Hasta que llegó la segunda cuesta. El calor me
agotaba. Subía despacio.
-No puedo más -he dicho
-¿Quieres que paremos? – ha preguntado él
-No, si paro ya no sigo – he contestado
Y aminoramos un poco la marcha. Pasitos
cortos, rápidos pero cortos. Fue lo primero que me dijo la primera vez que
subimos juntos una cuesta. Se me quedó grabado y desde entonces siempre he
seguido ese consejo.
Mis pies iban despacio, sentía que se paraban,
pero no lo hacían.
Vas muy bien, me alentaba Alberto.
Yo cabeceaba. No veía el final de la cuesta.
Ya casi estamos, me repetía una y otra vez.
Y mientras pensaba en retener todo ese cúmulo
de sensaciones para luego escribirlos, el tiempo pasaba y cada vez estaba más cerca
de la meta.
Yo resoplaba. Los que iban detrás de mí
también. En ese momento una chica nos ha adelantado y se ha parado al terminar
la cuesta. Ahí la hemos pasado nosotros.
Y seguíamos, había que cruzar la carretera.
Cada vez quedaba menos, aunque el final se me antojaba muy lejano todavía.
Escuchaba esos ánimos que a menudo doy yo y los agradecía como siempre me los agradecen
a mí.
Y de nuevo, otra cuesta.
-Es ya la última -me decía Alberto.- En cuanto
lleguemos a la rotonda se ve la meta y lo que queda es cuesta abajo.
Yo afirmaba con la cabeza, hablar suponía perder fuerza.
La rotonda no llegaba nunca, corría y corría y
seguía subiendo. No veía ni rotondas, ni cuestas que bajaban, ni metas.

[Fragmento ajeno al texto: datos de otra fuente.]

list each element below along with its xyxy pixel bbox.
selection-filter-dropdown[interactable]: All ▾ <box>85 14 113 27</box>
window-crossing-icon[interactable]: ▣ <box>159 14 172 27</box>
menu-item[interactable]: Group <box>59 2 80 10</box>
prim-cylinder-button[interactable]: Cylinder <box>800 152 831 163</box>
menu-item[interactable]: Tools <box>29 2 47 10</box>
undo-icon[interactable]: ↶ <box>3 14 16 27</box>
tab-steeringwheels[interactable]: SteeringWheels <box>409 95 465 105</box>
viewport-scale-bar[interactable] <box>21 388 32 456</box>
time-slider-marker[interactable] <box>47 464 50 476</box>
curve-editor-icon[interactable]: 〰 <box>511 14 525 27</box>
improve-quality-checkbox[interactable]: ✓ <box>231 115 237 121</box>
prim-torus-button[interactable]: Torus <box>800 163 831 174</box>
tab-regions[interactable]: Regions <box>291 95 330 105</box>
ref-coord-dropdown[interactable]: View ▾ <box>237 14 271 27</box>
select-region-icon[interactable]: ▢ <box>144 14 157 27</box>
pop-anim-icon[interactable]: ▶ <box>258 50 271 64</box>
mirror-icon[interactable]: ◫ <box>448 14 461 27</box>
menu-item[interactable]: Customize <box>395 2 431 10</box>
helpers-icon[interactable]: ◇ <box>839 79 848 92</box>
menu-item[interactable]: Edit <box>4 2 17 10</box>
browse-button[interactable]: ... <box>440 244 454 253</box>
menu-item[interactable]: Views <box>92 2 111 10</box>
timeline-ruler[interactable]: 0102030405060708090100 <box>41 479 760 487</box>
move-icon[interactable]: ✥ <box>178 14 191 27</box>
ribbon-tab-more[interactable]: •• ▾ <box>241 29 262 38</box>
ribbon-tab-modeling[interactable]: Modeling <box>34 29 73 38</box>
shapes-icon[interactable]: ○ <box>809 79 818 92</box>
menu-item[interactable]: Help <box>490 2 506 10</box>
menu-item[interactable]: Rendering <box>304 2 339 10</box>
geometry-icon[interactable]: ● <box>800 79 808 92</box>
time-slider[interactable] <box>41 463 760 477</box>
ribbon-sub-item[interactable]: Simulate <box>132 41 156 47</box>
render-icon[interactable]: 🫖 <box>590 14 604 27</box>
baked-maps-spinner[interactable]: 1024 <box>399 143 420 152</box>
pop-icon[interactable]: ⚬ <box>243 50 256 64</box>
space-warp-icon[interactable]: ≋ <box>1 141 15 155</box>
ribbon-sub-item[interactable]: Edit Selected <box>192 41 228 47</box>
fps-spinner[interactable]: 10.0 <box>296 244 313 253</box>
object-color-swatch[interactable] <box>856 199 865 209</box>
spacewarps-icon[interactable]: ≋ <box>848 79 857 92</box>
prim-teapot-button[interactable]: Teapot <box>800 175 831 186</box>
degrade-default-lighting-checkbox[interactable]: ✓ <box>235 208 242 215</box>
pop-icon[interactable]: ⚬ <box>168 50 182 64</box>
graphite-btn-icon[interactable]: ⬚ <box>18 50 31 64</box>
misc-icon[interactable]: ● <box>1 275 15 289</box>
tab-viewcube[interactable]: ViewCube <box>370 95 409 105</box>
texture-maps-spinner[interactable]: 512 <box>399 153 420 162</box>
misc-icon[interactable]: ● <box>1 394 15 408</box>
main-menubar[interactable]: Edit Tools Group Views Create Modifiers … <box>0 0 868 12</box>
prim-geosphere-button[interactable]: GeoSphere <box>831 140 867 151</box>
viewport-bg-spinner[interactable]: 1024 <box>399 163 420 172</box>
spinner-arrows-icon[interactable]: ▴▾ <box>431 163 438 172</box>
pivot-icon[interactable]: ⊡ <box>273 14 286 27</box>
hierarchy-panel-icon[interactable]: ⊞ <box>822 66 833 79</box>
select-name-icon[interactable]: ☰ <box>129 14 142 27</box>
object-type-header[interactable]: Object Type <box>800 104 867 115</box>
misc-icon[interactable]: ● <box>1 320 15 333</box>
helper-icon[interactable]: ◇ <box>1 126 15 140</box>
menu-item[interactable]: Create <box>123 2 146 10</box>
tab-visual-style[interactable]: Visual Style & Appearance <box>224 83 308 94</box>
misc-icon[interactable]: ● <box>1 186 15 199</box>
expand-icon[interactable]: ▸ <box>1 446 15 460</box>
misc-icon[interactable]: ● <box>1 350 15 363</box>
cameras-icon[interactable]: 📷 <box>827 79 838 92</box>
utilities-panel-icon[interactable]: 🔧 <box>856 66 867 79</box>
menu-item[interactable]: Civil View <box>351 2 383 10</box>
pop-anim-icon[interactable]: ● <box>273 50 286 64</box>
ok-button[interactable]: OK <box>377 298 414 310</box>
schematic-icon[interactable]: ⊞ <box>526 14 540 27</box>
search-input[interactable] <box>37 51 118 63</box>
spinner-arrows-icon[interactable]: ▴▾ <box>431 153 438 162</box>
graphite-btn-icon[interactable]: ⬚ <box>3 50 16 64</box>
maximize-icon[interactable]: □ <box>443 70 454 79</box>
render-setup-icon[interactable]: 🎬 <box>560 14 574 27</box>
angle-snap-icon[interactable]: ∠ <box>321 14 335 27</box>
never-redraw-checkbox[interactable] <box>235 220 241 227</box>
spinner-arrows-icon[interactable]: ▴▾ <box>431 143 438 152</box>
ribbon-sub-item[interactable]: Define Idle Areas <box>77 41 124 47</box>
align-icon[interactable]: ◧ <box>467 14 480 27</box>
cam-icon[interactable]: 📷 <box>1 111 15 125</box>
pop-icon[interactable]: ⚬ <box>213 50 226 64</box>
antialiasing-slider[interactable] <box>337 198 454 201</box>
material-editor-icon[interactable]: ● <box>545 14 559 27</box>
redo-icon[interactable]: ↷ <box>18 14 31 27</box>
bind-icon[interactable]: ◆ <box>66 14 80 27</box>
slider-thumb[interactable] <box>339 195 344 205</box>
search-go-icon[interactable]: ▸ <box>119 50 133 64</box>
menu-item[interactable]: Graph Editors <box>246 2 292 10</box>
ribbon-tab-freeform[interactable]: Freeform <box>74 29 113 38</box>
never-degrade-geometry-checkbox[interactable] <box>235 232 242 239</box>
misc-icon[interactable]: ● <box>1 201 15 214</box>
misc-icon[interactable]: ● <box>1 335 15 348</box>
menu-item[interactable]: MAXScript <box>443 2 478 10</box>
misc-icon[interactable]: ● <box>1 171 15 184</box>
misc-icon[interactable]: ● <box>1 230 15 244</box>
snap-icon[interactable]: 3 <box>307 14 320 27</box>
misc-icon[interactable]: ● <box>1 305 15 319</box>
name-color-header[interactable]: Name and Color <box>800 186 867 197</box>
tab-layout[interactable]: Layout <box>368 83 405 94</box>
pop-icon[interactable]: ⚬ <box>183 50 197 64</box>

Quería parar, quería llegar y sentarme, quería
ir más deprisa para llegar antes.
Y al final hemos alcanzado la rotonda y hemos
ido más deprisa.
Hemos puesto buena cara para la foto de la
llegada.
Nos hemos dado la mano.
Y hemos cruzado la meta.
Estaba feliz, exultante. Había imaginado muchas veces ese momento. Me había visto saltando al pasar la meta, sin embargo no lo he hecho.
Me he alegrado, hemos chocado las manos pero no he saltado. Saltar era lo último en lo que pensaba en ese momento. Sólo pensaba en respirar y recuperar el aliento.
Alberto no paraba de
repetirme lo bien que lo había hecho, lo orgulloso que estaba de mí.
Yo sentía lo mismo.
¡Mi primera carrera con chip!
Quedaría marcado
mi tiempo. No iba a ser el mejor del mundo, Iba a ser mi mejor tiempo,
mi primer tiempo.
Mi primera bolsa de corredor. Dentro, un trozo
de queso. He pensado en ese momento que ningún queso me va a saber nunca como
ese.
Puede parecer una tontería, sin embargo, no lo
es. Esa bolsa representa la recompensa al trabajo bien hecho, al esfuerzo
imprimido durante esos kilómetros.
No he llegado de los últimos. No era algo que
me obsesionara, pero lo cierto es que mientras corría pensaba en que no quería
ser la última, no tendría importancia, lo importante era llegar, pero yo no
quería serlo.
Muchos han llegado antes que yo. Sin embargo,
nadie me ha ganado, yo era la vencedora de mi reto.
Ya es tarde, debo terminar mi relato e irme a dormir con la emoción todavía dentro de mí y las agujetas en mis piernas.
Ya es tarde, debo terminar mi relato e irme a dormir con la emoción todavía dentro de mí y las agujetas en mis piernas.
Debo descansar porque en unas pocas horas
sonará el despertador.
Una nueva carrera por delante para Alberto,
mucho más dura que la de hoy, con unas vistas impresionantes y unos montes muy
empinados.
Esperará ese aliento al final de la carrera.
Aliento que yo le daré.
Y de nuevo, volveré a ser animadora.